ERKAN AVCI - MEHMET BAYER - Osmanlı ordusunda, Birinci Dünya Savaşı'nda Çanakkale dahil pek çok cephede çarpışan, madalyalar kazanan ve savaşın ardından ABD'ye göç eden Ermeni asıllı Mihran Mesrobian ile ilgili torununun yazdığı yüksek lisans tezi, onun, İslam mimarisini de bu ülkeye taşıdığını ortaya koydu.

Ermeni asıllı Osmanlı subayı ve mimar Mesrobian, yaşamından neredeyse 100 yıl sonra bile Türk ve Ermeni halklarının dostluğunun önemini simgeliyor.

ABD'de yaşayan ve Türkiye'nin Washington Büyükelçiliği Rezidansının kitabının yazımında da yer alan sanat tarihi uzmanı Caroline Mesrobian Hickman, dedesinin ilginç hayat hikayesini konu alan bir yüksek lisans tezi hazırladı.

Tezde yer verilen bilgilere göre, Afyonkarahisar'da 1889 yılında doğan ve 1914'ün ekim ayında subay okulunu bitiren Mesrobian, Çanakkale Savaşları'nda 4'üncü İstihkam Bölüğünde istihkam subayı olarak görev aldı. Bunun ardından Kafkasya ve Filistin'de yine Osmanlı Ordusu için savaşan Mesrobian, Filistin Cephesi'nde İngilizlere esir düştü ve 6 ay Mısır'daki Zagazig kampında tutuldu.

O dönem Osmanlı ordusundaki başarılı çalışmaları dolayısıyla Mesrobian'a, Gümüş Osmanlı Liyakat, Gümüş İftihar ve Alman Kızılhaç madalyaları verildi.
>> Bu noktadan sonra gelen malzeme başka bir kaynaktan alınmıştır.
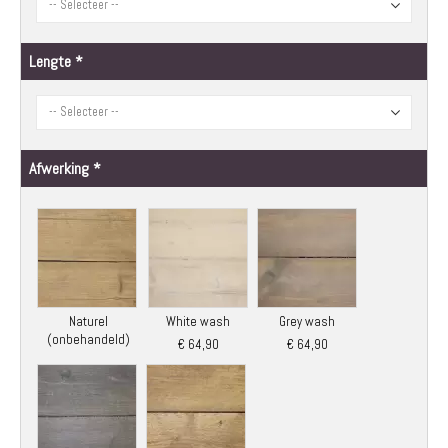
Lengte
Afwerking
Naturel
White wash
Grey wash
(onbehandeld)
€ 64,90
€ 64,90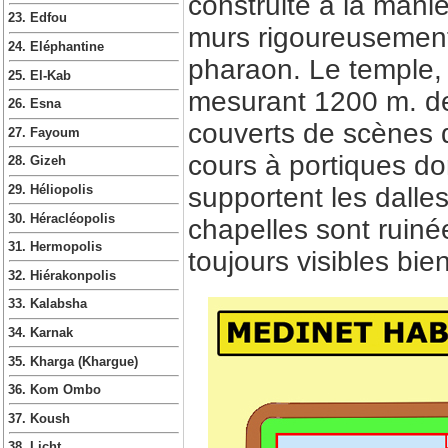
construite à la man
23. Edfou
murs rigoureusement
24. Eléphantine
pharaon. Le temple, 
25. El-Kab
mesurant 1200 m. de
26. Esna
couverts de scènes 
27. Fayoum
cours à portiques don
28. Gizeh
supportent les dalles
29. Héliopolis
30. Héracléopolis
chapelles sont ruiné
31. Hermopolis
toujours visibles bie
32. Hiérakonpolis
33. Kalabsha
34. Karnak
35. Kharga (Khargue)
36. Kom Ombo
37. Koush
38. Licht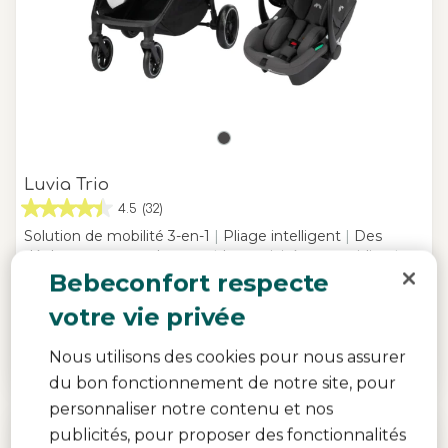
Luvia Trio
4.5
(32)
Solution de mobilité 3-en-1
|
Pliage intelligent
|
Des
déplacements en douceur
|
La praticité au quotidien
|
Bebeconfort respecte
299,99 €
votre vie privée
289,00 €
Dernier prix le plus bas
399,99 €
Prix de référence
Nous utilisons des cookies pour nous assurer
En stock
du bon fonctionnement de notre site, pour
personnaliser notre contenu et nos
publicités, pour proposer des fonctionnalités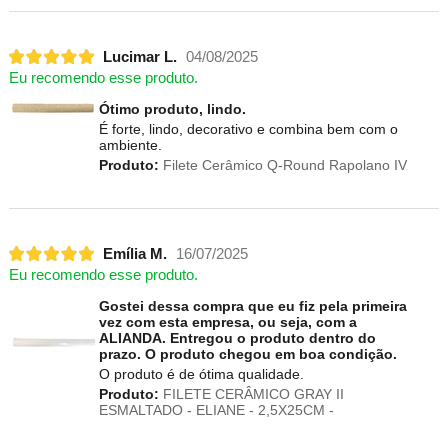
Lucimar L.
04/08/2025
Eu recomendo esse produto.
Ótimo produto, lindo.
É forte, lindo, decorativo e combina bem com o
ambiente.
Produto:
Filete Cerâmico Q-Round Rapolano IV
Emília M.
16/07/2025
Eu recomendo esse produto.
Gostei dessa compra que eu fiz pela primeira
vez com esta empresa, ou seja, com a
ALIANDA. Entregou o produto dentro do
prazo. O produto chegou em boa condição.
O produto é de ótima qualidade.
Produto:
FILETE CERÂMICO GRAY II
ESMALTADO - ELIANE - 2,5X25CM -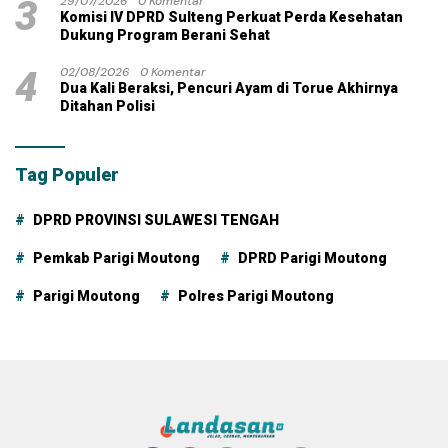
3
29/07/2026
0 Komentar
Komisi IV DPRD Sulteng Perkuat Perda Kesehatan
Dukung Program Berani Sehat
4
02/08/2026
0 Komentar
Dua Kali Beraksi, Pencuri Ayam di Torue Akhirnya
Ditahan Polisi
Tag Populer
DPRD PROVINSI SULAWESI TENGAH
Pemkab Parigi Moutong
DPRD Parigi Moutong
Parigi Moutong
Polres Parigi Moutong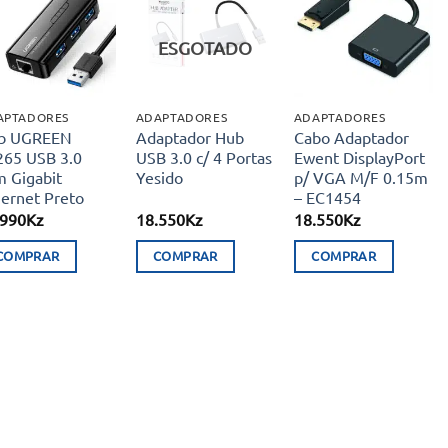
Adicionar
Adicionar
Adicionar
aos meus
aos meus
aos meus
ESGOTADO
desejos
desejos
desejos
APTADORES
ADAPTADORES
ADAPTADORES
b UGREEN
Adaptador Hub
Cabo Adaptador
265 USB 3.0
USB 3.0 c/ 4 Portas
Ewent DisplayPort
m Gigabit
Yesido
p/ VGA M/F 0.15m
hernet Preto
– EC1454
.990
Kz
18.550
Kz
18.550
Kz
COMPRAR
COMPRAR
COMPRAR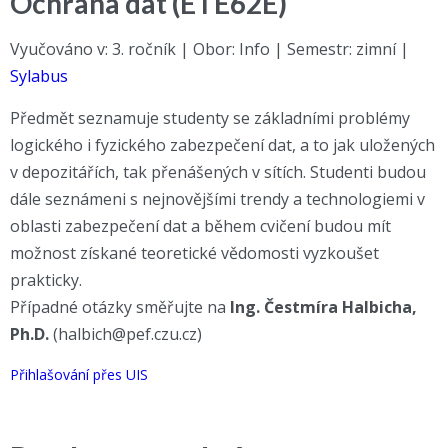
Ochrana dat (ETE62E)
Vyučováno v: 3. ročník | Obor: Info | Semestr: zimní |
Sylabus
Předmět seznamuje studenty se základními problémy
logického i fyzického zabezpečení dat, a to jak uložených
v depozitářích, tak přenášených v sítích. Studenti budou
dále seznámeni s nejnovějšími trendy a technologiemi v
oblasti zabezpečení dat a během cvičení budou mít
možnost získané teoretické vědomosti vyzkoušet
prakticky.
Případné otázky směřujte na
Ing. Čestmíra Halbicha,
Ph.D.
(halbich@pef.czu.cz)
Přihlašování přes UIS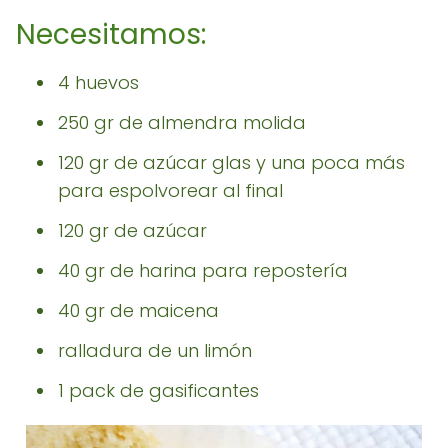
Necesitamos:
4 huevos
250 gr de almendra molida
120 gr de azúcar glas y una poca más
para espolvorear al final
120 gr de azúcar
40 gr de harina para repostería
40 gr de maicena
ralladura de un limón
1 pack de gasificantes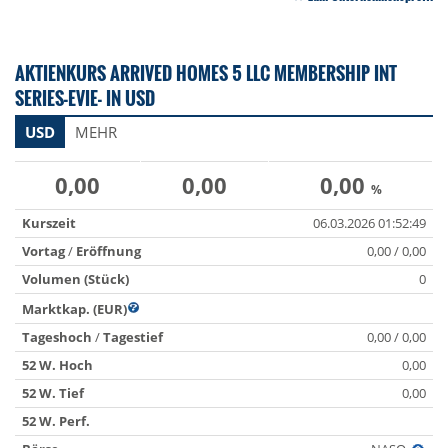
AKTIENKURS ARRIVED HOMES 5 LLC MEMBERSHIP INT
SERIES-EVIE- IN USD
USD
MEHR
0,00
0,00
0,00
%
Kurszeit
06.03.2026 01:52:49
Vortag
/
Eröffnung
0,00 / 0,00
Volumen (Stück)
0
Marktkap. (EUR)
Tageshoch
/
Tagestief
0,00 / 0,00
52 W. Hoch
0,00
52 W. Tief
0,00
52 W. Perf.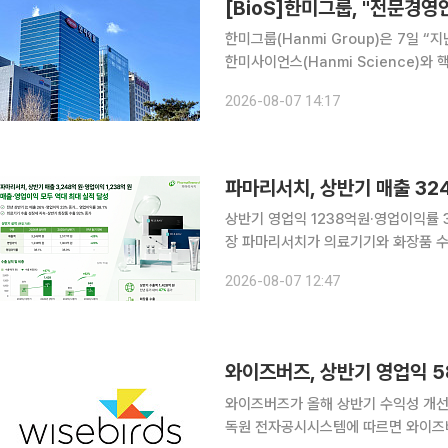
[BioS]한미그룹, "전문경
한미그룹(Hanmi Group)은 7일
한미사이언스(Hanmi Science)와 핵
지를 통해 혁신적인 성과를 창출하고 있
2026-08-07 14:17
회사를 중심으로 생각하고 판단해야 한
파마리서치, 상반기 매출 32
상반기 영업익 1238억원·영업이익률 
장 파마리서치가 의료기기와 화장품 수출 확대에 힘입어 올해 상반기 매출과 영업이익 모두 역대 최
대 실적을 기록했다. 파마리서치는 올해 상반기 연결 기준 매출 3248억원, 영업이익 1238억원을
2026-08-07 12:47
기록했다고 7일 밝혔다. 지난해 같은 기
와이즈버즈, 상반기 영업익 5
와이즈버즈가 올해 상반기 수익성 개선에 힘
독원 전자공시시스템에 따르면 와이즈버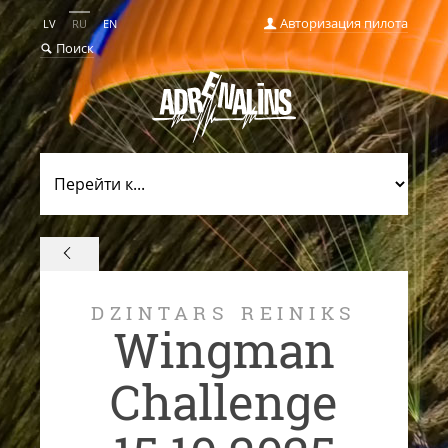
Авторизация пилота
LV
RU
EN
Поиск
DZINTARS REINIKS
Wingman
Challenge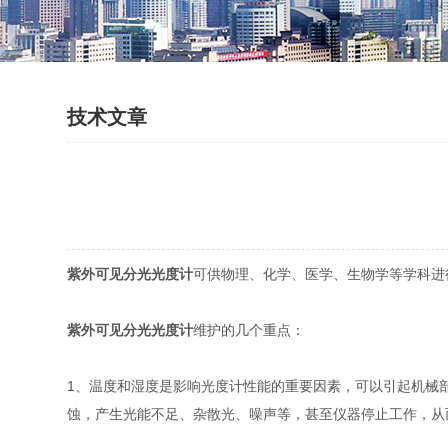
技术文章
紫外可见分光光度计
可供物理、化学、医学、生物学等学科进
紫外可见分光光度计
维护的几个重点：
1、温度和湿度是影响光度计性能的重要因素，可以引起机械
蚀，产生光能不足、杂散光、噪声等，甚至仪器停止工作，从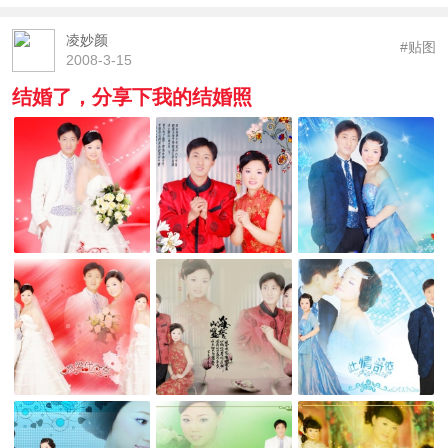
凌妙颜
#贴图
2008-3-15
结婚了，分享下我的结婚照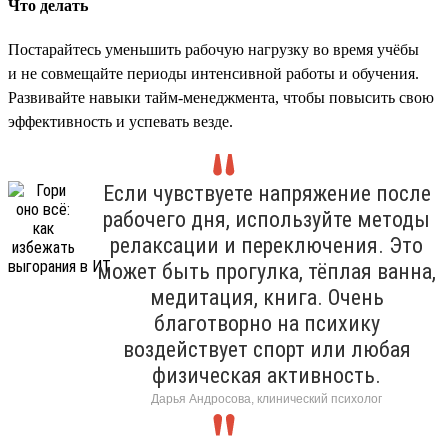
Что делать
Постарайтесь уменьшить рабочую нагрузку во время учёбы
и не совмещайте периоды интенсивной работы и обучения.
Развивайте навыки тайм-менеджмента, чтобы повысить свою
эффективность и успевать везде.
Если чувствуете напряжение после
рабочего дня, используйте методы
релаксации и переключения. Это
может быть прогулка, тёплая ванна,
медитация, книга. Очень
благотворно на психику
воздействует спорт или любая
физическая активность.
Дарья Андросова, клинический психолог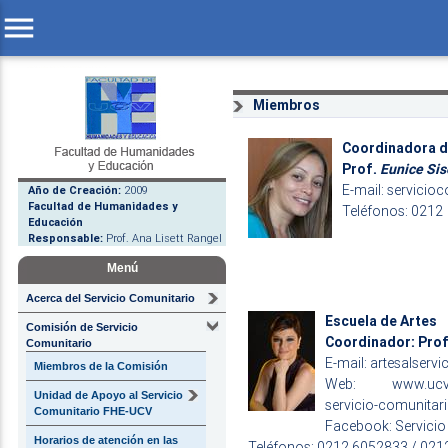
menu
Miembros
Coordinadora de
Prof.
Eunice Sis
E-mail:
servicio
Año de Creación:
2009
Facultad de Humanidades y
Teléfonos: 0212
Educación
Responsable:
Prof. Ana Lisett Rangel
Menú
Acerca del Servicio Comunitario
Escuela de Artes
Comisión de Servicio
Coordinador: Pro
Comunitario
E-mail:
artesalserv
Miembros de la Comisión
Web:
www.ucv.
Unidad de Apoyo al Servicio
servicio-comunitari
Comunitario FHE-UCV
Facebook: Servicio
Horarios de atención en las
Teléfonos: 0212 6052833 / 02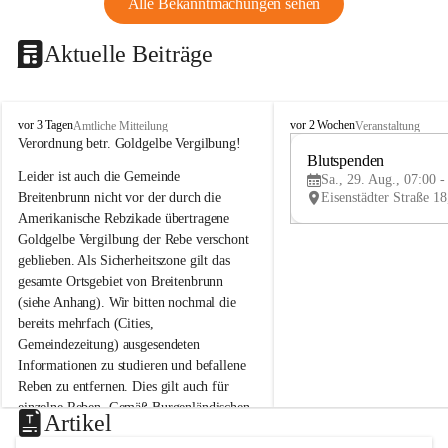
Alle Bekanntmachungen sehen
Aktuelle Beiträge
B
B
vor 3 Tagen
vor 2 Wochen
Amtliche Mitteilung
Veranstaltung
r
r
Verordnung betr. Goldgelbe Vergilbung!
e
e
Blutspenden
Leider ist auch die Gemeinde 
i
i
Sa., 29. Aug., 07:00 -
t
t
Breitenbrunn nicht vor der durch die 
e
e
Amerikanische Rebzikade übertragene 
n
n
Goldgelbe Vergilbung der Rebe verschont 
b
b
geblieben. Als Sicherheitszone gilt das 
r
r
gesamte Ortsgebiet von Breitenbrunn 
u
u
(siehe Anhang). Wir bitten nochmal die 
n
n
n
n
bereits mehrfach (Cities, 
a
a
Gemeindezeitung) ausgesendeten 
m
m
Informationen zu studieren und befallene 
N
N
Reben zu entfernen. Dies gilt auch für 
e
e
einzelne Reben. Gemäß Burgenländischen 
u
u
Artikel
Weinbaugesetz sind nicht gepflegte oder 
s
s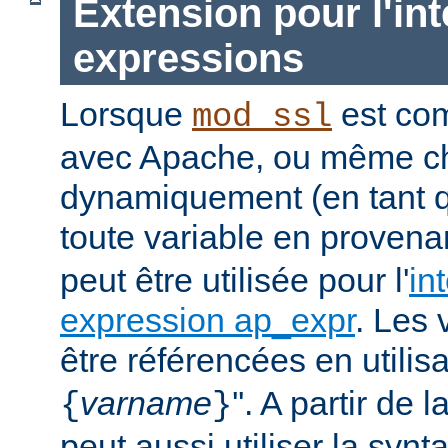
Extension pour l'int
expressions
Lorsque
est com
mod_ssl
avec Apache, ou même c
dynamiquement (en tant 
toute
variable
en provena
peut être utilisée pour l'
in
expression ap_expr
. Les 
être référencées en utilisa
varname
''. A partir de 
{
}
peut aussi utiliser la synt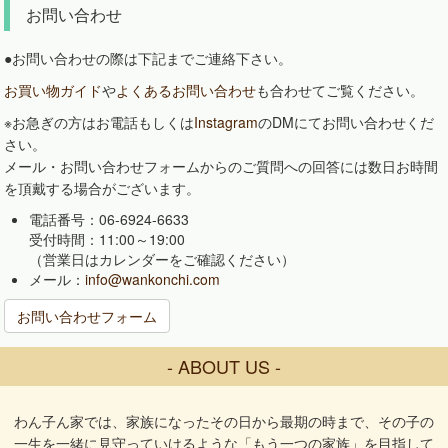
お問い合わせ
●お問い合わせの際は下記までご連絡下さい。
お買い物ガイド
や
よくあるお問い合わせ
も合わせてご覧ください。
※お急ぎの方はお電話もしくは
Instagram
のDMにてお問い合わせくだ
さい。
メール・お問い合わせフォームからのご質問への回答には数日お時間
を頂戴する場合がございます。
電話番号：06-6924-6633
受付時間：11:00～19:00
（営業日はカレンダーをご確認ください）
メール：
info@wankonchi.com
お問い合わせフォーム
- ABOUT US -
わん子ん家では、家族になったその日から最期の時まで、その子の
一生を一緒に見守っていけるような「もう一つの家族」を目指して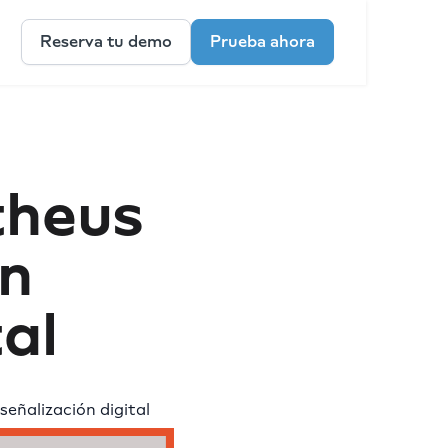
Reserva tu demo
Prueba ahora
theus
en
tal
eñalización digital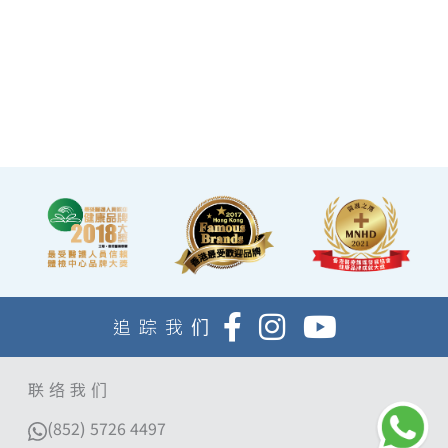
會所，讓您能輕鬆舒適的進
行整個體檢。
·體檢流程末段的輕食區
內，設有電視及健康輕食，
讓完成體檢的您能稍作休
息，等候醫生解說報告。
追踪我们
联络我们
(852) 5726 4497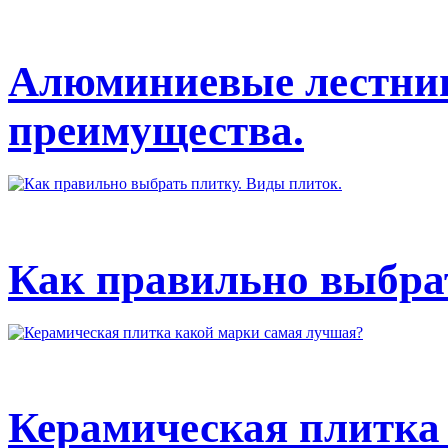
Алюминиевые лестниц
преимущества.
Как правильно выбрат
Керамическая плитка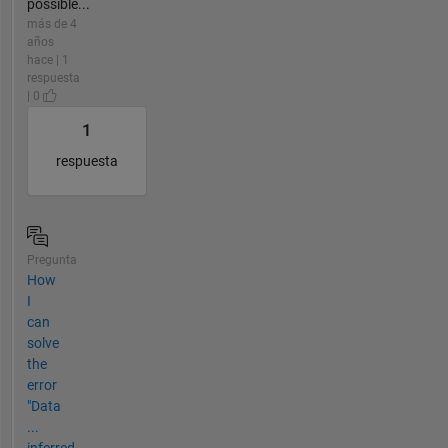
possible...
más de 4
años
hace | 1
respuesta
| 0
1
respuesta
Pregunta
How
I
can
solve
the
error
"Data
...
inferred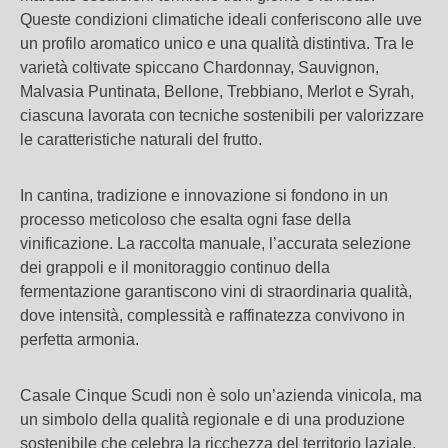
Queste condizioni climatiche ideali conferiscono alle uve
un profilo aromatico unico e una qualità distintiva. Tra le
varietà coltivate spiccano Chardonnay, Sauvignon,
Malvasia Puntinata, Bellone, Trebbiano, Merlot e Syrah,
ciascuna lavorata con tecniche sostenibili per valorizzare
le caratteristiche naturali del frutto.
In cantina, tradizione e innovazione si fondono in un
processo meticoloso che esalta ogni fase della
vinificazione. La raccolta manuale, l’accurata selezione
dei grappoli e il monitoraggio continuo della
fermentazione garantiscono vini di straordinaria qualità,
dove intensità, complessità e raffinatezza convivono in
perfetta armonia.
Casale Cinque Scudi non è solo un’azienda vinicola, ma
un simbolo della qualità regionale e di una produzione
sostenibile che celebra la ricchezza del territorio laziale.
Bugünkü adı Mimar Sinan Güzel Sanatlar Üniversitesi olan Sanayi Nefise Mektebi'nde eğitim alan Mesrobian, Dolmabahçe Sarayı'nın restorasyonu ve Beyoğlu'ndaki birçok binanın yenilenmesinde de görev yaptı.

Mesrobian, 1915 olayları sırasında büyük bir acı yaşadı. Afyonkarahisar'daki ailesi ve yakınlarından 15 kişiyi kaybeden Mesrobian, bunun etkisiyle 1921'de ABD'ye göç etti.

Başkent Washington'da 40 yılı aşkın mimarlık yapan Mesrobian, bu ülkede kin ve nefret beslemek yerine doğup büyüdüğü kültürün motiflerinden vazgeçemedi, mimarisinde Batı ile İslam motiflerini harmanladı. O, Washington'daki Hay Adams Hotel, St. Regis Hotel'in de aralarında bulunduğu birçok mimari yapının oluşturulmasında emek verdi. Mesrobian, 86 yaşında iken ABD'de 1975'te vefat etti.

- "Bize ne kazandırdı?"

Hickman, AA muhabirine yaptığı açıklamada, dedesinin, Osmanlı mimarisinin izlerini, inşa ettiği yapılara serpiştirdiğini söyledi.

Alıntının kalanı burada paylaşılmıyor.